I want to build a tokenizer that allows me to pass in patterns.
As i understand in a normal OR group the first match wins.
This pattern:
(?<integer>[0-9]+)|(?<float>[0-9]+[.][0-9]+)|(?<invalid>[^\s]+)
Would never match the float
group since the integer
group would always be matched first.
The behaviour i want is that the first two groups match as greedy as they can and the last group matches as ungreedy as it can.
2.2BLA3.1
should be matched as float(2.2), invalid(BLA), float(3.1)
my usecase does not allow me to give the tokens a fixed ordering, so i have to solve this by adding additional control characters to the regex expresion.
What needs to be added?
EDIT:
There have been great suggestions so far, thanks in advance. One suggestion is to change the Ordering. Unfortunatelly my usecase does not allow me to give the tokens a fixed ordering. So i can not predict the order in which i am given the group information.
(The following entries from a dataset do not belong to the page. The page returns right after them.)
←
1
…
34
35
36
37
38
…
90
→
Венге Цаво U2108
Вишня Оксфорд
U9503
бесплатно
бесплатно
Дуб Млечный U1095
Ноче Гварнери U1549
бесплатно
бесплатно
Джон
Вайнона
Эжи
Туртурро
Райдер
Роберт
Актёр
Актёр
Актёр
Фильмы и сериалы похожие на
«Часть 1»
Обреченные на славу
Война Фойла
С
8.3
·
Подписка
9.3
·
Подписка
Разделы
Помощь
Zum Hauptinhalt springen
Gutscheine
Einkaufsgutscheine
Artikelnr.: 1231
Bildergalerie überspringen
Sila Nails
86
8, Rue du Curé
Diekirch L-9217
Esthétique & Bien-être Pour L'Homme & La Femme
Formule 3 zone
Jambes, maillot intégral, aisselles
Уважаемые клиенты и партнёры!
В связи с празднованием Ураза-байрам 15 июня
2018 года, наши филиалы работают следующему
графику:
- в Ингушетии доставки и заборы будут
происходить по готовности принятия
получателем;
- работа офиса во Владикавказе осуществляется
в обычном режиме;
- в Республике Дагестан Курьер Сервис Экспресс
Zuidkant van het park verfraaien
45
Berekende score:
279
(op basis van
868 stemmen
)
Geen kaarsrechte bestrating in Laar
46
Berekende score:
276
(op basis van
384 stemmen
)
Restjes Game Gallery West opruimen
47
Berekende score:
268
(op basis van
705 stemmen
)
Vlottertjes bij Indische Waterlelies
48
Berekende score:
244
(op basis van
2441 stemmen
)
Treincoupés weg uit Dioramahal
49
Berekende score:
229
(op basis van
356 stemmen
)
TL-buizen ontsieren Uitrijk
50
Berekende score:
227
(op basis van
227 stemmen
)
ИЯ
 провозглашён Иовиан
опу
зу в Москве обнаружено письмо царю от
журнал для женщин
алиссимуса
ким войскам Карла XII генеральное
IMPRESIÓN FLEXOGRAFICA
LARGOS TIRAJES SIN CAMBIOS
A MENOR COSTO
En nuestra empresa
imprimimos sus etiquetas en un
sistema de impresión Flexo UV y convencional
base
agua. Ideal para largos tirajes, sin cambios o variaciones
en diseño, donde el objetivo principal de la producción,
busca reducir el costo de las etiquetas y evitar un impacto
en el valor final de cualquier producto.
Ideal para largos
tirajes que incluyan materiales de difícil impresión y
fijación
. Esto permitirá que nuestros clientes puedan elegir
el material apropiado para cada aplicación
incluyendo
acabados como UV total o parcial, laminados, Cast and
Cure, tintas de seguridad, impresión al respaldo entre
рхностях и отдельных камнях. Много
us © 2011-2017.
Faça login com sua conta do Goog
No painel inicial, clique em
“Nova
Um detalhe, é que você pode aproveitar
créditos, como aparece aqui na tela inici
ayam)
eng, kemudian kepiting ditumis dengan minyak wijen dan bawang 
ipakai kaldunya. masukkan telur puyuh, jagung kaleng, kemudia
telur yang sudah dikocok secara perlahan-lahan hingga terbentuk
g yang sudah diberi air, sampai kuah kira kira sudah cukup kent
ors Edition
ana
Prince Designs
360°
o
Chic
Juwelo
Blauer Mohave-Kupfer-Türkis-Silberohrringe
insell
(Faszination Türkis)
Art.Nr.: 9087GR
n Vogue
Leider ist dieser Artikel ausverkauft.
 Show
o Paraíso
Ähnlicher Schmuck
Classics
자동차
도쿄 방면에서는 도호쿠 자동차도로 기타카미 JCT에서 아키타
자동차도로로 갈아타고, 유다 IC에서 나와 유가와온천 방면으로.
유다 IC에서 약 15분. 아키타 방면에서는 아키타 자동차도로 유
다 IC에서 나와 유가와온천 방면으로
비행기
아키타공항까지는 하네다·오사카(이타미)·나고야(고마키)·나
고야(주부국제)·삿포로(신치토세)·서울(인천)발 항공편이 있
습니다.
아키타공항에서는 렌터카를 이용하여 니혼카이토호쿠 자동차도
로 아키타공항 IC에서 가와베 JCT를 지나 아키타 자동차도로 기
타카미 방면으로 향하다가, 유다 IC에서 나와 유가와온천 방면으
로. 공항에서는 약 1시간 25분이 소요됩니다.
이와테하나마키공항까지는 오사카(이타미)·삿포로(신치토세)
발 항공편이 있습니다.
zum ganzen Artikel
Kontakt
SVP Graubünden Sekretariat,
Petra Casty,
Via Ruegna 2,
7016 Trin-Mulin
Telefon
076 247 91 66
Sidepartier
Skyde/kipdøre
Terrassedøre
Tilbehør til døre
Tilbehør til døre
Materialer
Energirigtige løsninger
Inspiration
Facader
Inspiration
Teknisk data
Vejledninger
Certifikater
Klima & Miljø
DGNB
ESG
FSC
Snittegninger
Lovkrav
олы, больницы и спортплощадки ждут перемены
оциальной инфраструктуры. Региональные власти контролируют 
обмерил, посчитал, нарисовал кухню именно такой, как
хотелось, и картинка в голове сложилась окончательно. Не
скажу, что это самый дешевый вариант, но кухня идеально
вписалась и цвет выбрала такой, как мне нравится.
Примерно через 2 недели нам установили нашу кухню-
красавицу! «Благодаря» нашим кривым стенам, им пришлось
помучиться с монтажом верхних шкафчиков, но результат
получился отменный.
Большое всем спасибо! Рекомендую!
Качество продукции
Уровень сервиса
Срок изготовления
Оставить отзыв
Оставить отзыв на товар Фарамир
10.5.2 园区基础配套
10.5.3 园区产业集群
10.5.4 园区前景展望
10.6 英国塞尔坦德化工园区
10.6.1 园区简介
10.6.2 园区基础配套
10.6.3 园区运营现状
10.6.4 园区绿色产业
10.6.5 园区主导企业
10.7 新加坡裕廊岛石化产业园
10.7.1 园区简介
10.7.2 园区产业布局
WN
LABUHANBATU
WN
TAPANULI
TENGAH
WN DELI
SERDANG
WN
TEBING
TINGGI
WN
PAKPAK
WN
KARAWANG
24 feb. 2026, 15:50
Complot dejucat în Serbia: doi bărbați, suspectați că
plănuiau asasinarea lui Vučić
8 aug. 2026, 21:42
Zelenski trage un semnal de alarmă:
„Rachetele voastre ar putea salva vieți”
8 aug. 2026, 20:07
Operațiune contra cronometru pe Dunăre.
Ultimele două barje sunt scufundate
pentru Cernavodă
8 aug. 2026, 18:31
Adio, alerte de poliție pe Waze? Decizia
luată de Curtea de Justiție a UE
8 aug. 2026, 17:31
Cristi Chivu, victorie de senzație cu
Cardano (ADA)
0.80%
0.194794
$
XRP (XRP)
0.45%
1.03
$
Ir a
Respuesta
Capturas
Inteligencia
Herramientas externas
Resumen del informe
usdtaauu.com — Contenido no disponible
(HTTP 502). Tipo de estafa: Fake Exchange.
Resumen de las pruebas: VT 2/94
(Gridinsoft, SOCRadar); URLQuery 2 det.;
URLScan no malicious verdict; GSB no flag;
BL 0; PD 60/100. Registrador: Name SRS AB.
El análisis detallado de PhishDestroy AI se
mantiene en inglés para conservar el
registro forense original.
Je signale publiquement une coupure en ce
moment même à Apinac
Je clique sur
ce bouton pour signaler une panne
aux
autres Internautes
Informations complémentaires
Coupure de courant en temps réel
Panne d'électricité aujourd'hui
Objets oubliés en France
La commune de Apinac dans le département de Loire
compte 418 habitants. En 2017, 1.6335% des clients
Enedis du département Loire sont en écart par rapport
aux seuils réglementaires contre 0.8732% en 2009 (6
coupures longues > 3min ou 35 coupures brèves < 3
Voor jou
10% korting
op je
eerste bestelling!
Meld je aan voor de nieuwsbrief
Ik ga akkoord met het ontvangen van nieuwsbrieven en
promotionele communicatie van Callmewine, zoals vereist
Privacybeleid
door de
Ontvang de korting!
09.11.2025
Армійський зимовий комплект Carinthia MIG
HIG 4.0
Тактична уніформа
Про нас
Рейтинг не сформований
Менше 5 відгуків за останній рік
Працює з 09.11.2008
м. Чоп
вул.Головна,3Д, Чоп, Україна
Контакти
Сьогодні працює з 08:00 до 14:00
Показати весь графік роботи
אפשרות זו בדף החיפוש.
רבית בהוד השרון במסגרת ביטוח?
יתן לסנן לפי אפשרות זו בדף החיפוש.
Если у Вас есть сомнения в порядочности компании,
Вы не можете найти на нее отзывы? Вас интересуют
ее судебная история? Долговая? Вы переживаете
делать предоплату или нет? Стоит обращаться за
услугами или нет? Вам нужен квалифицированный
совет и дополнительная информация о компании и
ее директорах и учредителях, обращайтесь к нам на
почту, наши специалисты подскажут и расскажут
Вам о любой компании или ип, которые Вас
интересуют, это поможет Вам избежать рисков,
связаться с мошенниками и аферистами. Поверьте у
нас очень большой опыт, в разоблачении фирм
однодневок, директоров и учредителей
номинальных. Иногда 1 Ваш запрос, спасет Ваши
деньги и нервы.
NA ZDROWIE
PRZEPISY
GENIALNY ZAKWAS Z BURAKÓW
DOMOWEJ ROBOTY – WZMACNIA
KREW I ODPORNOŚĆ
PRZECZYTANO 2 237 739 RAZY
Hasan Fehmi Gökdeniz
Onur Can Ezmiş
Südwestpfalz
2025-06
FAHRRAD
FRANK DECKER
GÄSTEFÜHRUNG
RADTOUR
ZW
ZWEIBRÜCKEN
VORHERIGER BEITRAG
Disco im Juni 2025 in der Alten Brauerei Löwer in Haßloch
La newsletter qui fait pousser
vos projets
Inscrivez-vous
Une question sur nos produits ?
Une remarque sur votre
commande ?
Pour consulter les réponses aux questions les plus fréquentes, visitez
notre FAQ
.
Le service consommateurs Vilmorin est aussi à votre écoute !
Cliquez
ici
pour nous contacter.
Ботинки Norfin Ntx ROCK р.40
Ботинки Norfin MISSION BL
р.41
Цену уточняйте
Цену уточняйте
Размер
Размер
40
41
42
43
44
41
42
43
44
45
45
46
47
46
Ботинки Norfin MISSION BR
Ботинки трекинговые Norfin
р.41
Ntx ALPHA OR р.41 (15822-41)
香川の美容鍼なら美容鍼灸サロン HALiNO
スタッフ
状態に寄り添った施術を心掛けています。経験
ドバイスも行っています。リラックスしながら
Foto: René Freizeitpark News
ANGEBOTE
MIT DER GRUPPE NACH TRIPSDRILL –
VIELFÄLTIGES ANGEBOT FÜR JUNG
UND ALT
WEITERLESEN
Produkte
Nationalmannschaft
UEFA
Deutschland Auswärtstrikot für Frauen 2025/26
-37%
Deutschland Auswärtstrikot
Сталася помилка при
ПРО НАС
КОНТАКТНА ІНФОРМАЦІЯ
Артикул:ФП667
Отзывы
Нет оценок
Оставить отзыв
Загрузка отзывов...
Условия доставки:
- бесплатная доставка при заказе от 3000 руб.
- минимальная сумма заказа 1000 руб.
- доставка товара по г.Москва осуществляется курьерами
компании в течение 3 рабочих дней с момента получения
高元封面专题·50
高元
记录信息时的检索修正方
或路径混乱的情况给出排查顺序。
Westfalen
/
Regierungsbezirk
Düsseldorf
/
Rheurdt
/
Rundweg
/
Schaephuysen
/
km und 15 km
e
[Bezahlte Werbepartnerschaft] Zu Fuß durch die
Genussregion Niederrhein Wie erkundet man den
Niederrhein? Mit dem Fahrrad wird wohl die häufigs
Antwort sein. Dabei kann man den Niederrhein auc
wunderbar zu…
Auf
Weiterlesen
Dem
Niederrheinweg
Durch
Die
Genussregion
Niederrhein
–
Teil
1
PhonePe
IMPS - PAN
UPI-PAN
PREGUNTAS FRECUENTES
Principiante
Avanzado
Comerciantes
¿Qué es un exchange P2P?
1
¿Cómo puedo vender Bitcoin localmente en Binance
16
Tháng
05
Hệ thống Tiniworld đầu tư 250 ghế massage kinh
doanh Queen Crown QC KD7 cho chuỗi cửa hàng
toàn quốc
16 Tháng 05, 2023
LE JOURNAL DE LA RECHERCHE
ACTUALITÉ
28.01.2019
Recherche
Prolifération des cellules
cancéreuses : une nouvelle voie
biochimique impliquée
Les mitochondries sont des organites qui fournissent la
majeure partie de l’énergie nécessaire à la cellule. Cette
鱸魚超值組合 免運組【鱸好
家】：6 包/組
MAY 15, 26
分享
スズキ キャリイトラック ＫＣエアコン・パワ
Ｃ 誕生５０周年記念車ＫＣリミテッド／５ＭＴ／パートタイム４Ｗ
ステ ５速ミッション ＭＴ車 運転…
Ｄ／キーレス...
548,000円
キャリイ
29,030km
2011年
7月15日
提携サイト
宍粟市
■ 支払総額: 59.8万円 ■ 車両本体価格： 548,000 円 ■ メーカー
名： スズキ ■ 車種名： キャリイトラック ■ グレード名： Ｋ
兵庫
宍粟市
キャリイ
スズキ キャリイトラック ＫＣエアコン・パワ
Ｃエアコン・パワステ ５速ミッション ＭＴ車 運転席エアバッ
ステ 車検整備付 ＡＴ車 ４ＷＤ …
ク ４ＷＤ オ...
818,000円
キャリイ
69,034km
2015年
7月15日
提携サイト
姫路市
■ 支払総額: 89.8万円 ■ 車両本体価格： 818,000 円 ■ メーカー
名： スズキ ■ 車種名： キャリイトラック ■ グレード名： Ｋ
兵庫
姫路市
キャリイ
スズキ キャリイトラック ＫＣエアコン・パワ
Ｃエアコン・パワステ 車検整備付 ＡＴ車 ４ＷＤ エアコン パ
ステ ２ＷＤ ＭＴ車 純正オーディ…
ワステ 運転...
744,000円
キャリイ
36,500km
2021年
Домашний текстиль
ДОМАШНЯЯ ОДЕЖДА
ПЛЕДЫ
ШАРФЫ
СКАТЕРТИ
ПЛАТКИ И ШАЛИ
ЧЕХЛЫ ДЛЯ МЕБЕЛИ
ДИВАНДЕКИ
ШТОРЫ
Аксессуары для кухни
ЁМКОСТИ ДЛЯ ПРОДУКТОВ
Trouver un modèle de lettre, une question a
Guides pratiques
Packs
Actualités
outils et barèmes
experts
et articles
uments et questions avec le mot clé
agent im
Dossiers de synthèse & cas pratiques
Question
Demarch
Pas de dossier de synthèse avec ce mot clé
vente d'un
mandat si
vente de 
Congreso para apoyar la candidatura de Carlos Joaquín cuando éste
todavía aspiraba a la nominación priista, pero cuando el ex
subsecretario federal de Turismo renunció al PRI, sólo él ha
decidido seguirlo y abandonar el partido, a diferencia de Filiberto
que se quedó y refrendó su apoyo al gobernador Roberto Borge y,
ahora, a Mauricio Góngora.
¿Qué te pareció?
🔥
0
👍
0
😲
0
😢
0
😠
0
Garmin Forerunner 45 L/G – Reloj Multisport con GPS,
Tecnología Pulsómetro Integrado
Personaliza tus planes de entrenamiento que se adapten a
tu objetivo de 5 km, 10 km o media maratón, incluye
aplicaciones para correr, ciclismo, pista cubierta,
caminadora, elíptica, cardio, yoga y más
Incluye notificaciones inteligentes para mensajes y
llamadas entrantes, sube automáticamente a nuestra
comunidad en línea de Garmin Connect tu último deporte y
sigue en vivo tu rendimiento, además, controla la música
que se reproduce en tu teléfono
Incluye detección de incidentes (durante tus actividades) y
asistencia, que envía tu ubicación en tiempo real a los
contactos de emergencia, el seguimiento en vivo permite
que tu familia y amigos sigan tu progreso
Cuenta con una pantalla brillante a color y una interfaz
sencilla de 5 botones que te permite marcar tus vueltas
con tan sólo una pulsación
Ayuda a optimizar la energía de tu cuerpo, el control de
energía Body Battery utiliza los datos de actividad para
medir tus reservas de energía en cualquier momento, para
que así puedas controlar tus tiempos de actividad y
Another very interesting one is to make the integer
group more restrictive. This will also not fit the usecase. I did not mention this before but essentally i get a list of tuples tokenname
and tokenpattern
and i have to fit them into one big pattern.
(?<integer>[0-9]+)|(?<float>[0-9]+[.][0-9]+)|(?<invalid>[^\s]+)
This pattern can be the result of reworking a list like
{
{"integer","[0-9]+"},
{"float","[0-9]+[.][0-9]+"}
}
When i asked what needs to be added i was hoping to use some control sequence to change the behaviour of the groups themselves.